In Fig. 1, which represent the global application mapping diagram as discussed in Module 3: System Partitioning , are shown the main hardware blocks that are going to be configured for PMSM phase currents measurement. We are going to reuse the model developed in Module 5: V/F Scalar Control  which will allow us to test the measurement technique in dynamic regime. The interactions between host PC and hardware will be done via OpenSDA serial communication that will be used to download the code generated from MATLAB and to visualize various control signals with FreeMASTER. 

Fig. 1: Application Mapping -  HW & SW modules used for Phase Currents measurement are highlighted in green







As designers or engineers in the field of power electronics, power supplies, battery management systems, motor drives and many other areas one of the most common faced problem is the need to measure currents accurately. In general the current needs to be measured for fault protection or functional control. For this application we need to measure the current for three main reasons:

  • Functional - motor control feedback for FOC in order to orient the stator current vector
  • Protection - against over-current and short circuit
  • Information - about power consumption levels 


In practice, there are four major current sensing methods commonly available. These methods are shown in table below, together with the advantages and disadvantages of each.

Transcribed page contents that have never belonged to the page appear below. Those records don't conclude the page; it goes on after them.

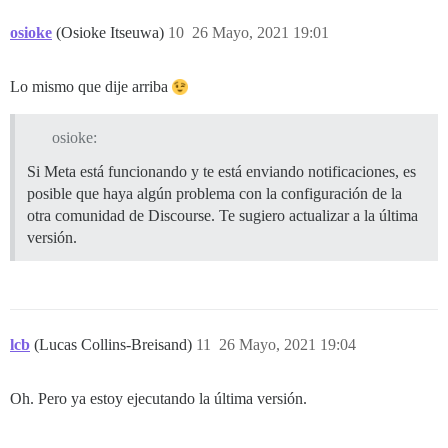
osioke
(Osioke Itseuwa)
10
26 Mayo, 2021 19:01
Lo mismo que dije arriba
osioke:
Si Meta está funcionando y te está enviando notificaciones, es
posible que haya algún problema con la configuración de la
otra comunidad de Discourse. Te sugiero actualizar a la última
versión.
lcb
(Lucas Collins-Breisand)
11
26 Mayo, 2021 19:04
Oh. Pero ya estoy ejecutando la última versión.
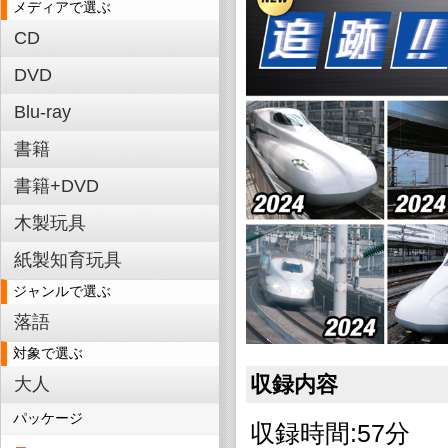
メディアで選ぶ
CD
DVD
Blu-ray
書籍
書籍+DVD
木製玩具
紙製知育玩具
ジャンルで選ぶ
落語
対象で選ぶ
収録内容
大人
パッケージ
収録時間:57分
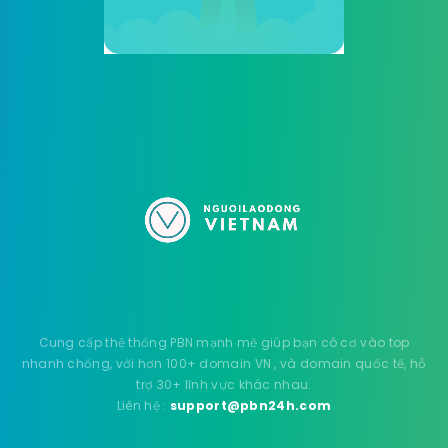
Cung cấp thệ thống PBN mạnh mẽ giúp bạn có cơ vào top
nhanh chống, với hơn 100+ domain VN , và domain quốc tế, hỗ
trợ 30+ lĩnh vực khác nhau.
Liên hệ :
support@pbn24h.com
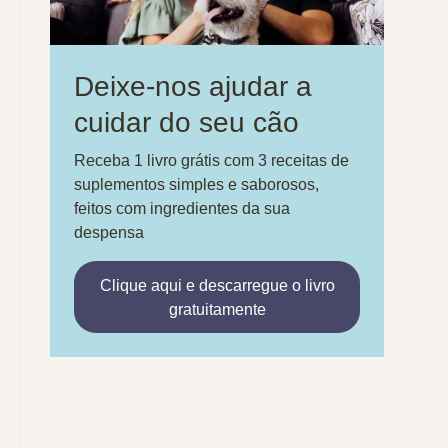
Deixe-nos ajudar a
cuidar do seu cão
Receba 1 livro grátis com 3 receitas de
suplementos simples e saborosos,
feitos com ingredientes da sua
despensa
Clique aqui e descarregue o livro
gratuitamente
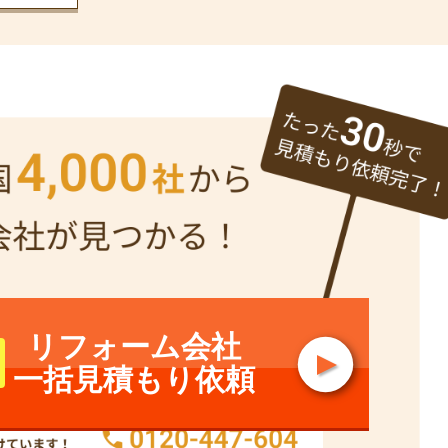
リフォーム会社
一括見積もり依頼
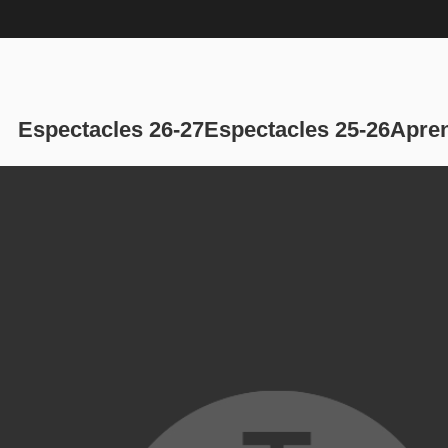
Navegación p
Espectacles 26-27
Espectacles 25-26
Apren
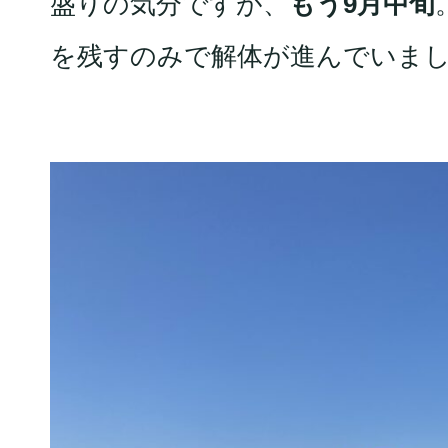
盛りの気分ですが、
もう9月中旬
を残すのみで解体が進んでいま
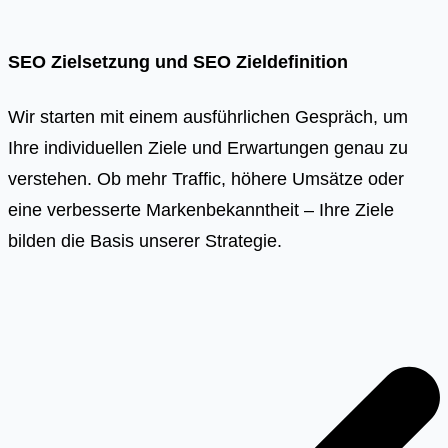
SEO Zielsetzung und SEO Zieldefinition
Wir starten mit einem ausführlichen Gespräch, um
Ihre individuellen Ziele und Erwartungen genau zu
verstehen. Ob mehr Traffic, höhere Umsätze oder
eine verbesserte Markenbekanntheit – Ihre Ziele
bilden die Basis unserer Strategie.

Current Sensing MethodConstructionAdvantagesDisadvantages



Shunt Resistor


Low cost;

Provides good accuracy;

Wide-band measurements;


High power dissipation;

Not suitable for high current applications;





Small or no-cost can be implemented directly on PCB tracks;

Reduce BOM;

Poor accuracy due temperature variations;

Need to be precisely calculated from beginning for proper balance between accuracy and power dissipation;


Hall effect sensor


Provides galvanic isolation;

Low power dissipation;

High cost;

Limited bandwidth;

Needs additional electronic components;



Current transformer


Provides galvanic isolation;

High current sensing capabilities;

Large size & mass;

Works only in AC;

Requires special hardware to avoid magnetic saturation;

Magnetic field susceptibility;


Based on the advantages of low cost and accurate wide-band measurement the precision shunt resistors, are frequently the best answer for most of the applications.  In this case, choosing the best resistance R value is a question of balance between accuracy vs. power dissipation.

Shunt resistors works on a simple principle of Ohm Law: I = U/R. If the resistance R it is too high then power (P = I^2*R) will be wasted, excess heat  will be generated and the voltage regulation is lost due to change in R value. Consequently, if R is too low then the sense voltage will be correspondingly low, so issues with noise and resolution will limit the accurate measurement of current.


Another important aspect to consider when dealing with shunt resistors is the parasitic inductances that can cause wrong results. Any shunt resistor contains an inductance component that creates a voltage spike as shown in Fig. 2. 



Fig. 2: Shunt parasitic inductance effect


To reduce or eliminate the effect of parasitic inductances, special resistors and PCB layouts are used. The PCB track design around current shunt resistors is critical for obtaining an accurate current sensing. The main difference between dealing with a shunt resistor and a normal resistor is that four rather than two tracks must be provided to form a Kelvin connection, even where the component itself has only two terminals. These 2 additional tracks (V1-V2) that forms the Kelvin connection as shown in Fig. 3 are actually used for measuring the voltage drop across the shunt resistor, which is proportional with the current that needs to be measured.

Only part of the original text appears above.